- [WHAT IS NEEDED]: The records below must be transcribed exactly. Do not include the pictures.

-- INPUT follows --

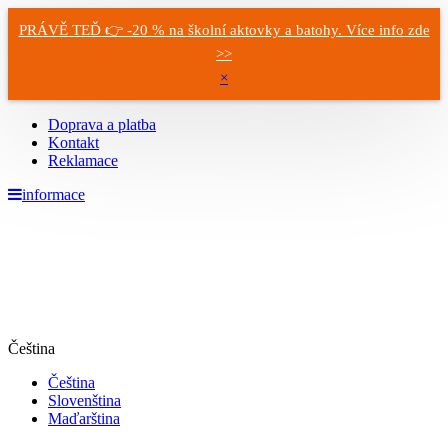
PRÁVĚ TEĎ 👉 -20 % na školní aktovky a batohy. Více info zde
>>
×
Doprava a platba
Kontakt
Reklamace
informace
Čeština
Čeština
Slovenština
Maďarština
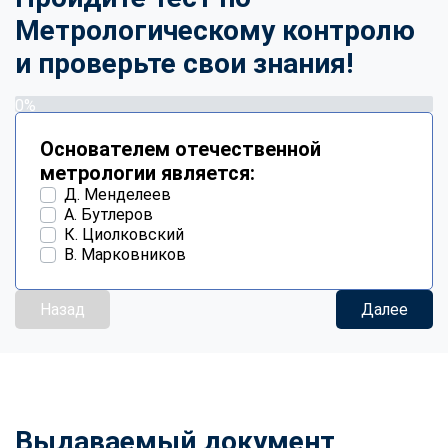
Метрологическому контролю
и проверьте свои знания!
0%
Основателем отечественной
метрологии является:
Д. Менделеев
А. Бутлеров
К. Циолковский
В. Марковников
Назад
Далее
Выдаваемый документ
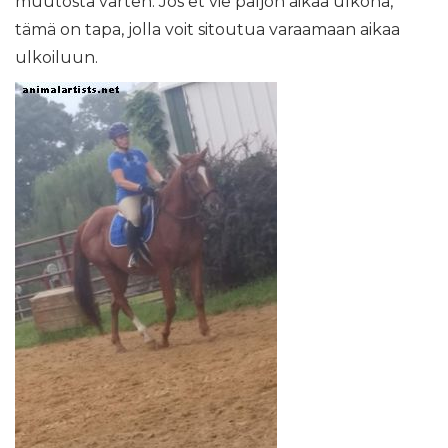
muutosta varten. Jos et vie paljon aikaa ulkona,
tämä on tapa, jolla voit sitoutua varaamaan aikaa
ulkoiluun.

-- INPUT concluded --

- [SOLUTION FOR THIS TASK]:
PRÁVĚ TEĎ 👉 -20 % na školní aktovky a batohy. Více info zde
>>
×
Doprava a platba
Kontakt
Reklamace
informace
Čeština
Čeština
Slovenština
Maďarština
Метрологическому контролю
и проверьте свои знания!
0%
Основателем отечественной
метрологии является:
Д. Менделеев
А. Бутлеров
К. Циолковский
В. Марковников
Назад
Далее
Выдаваемый документ
muutosta varten. Jos et vie paljon aikaa ulkona,
tämä on tapa, jolla voit sitoutua varaamaan aikaa
ulkoiluun.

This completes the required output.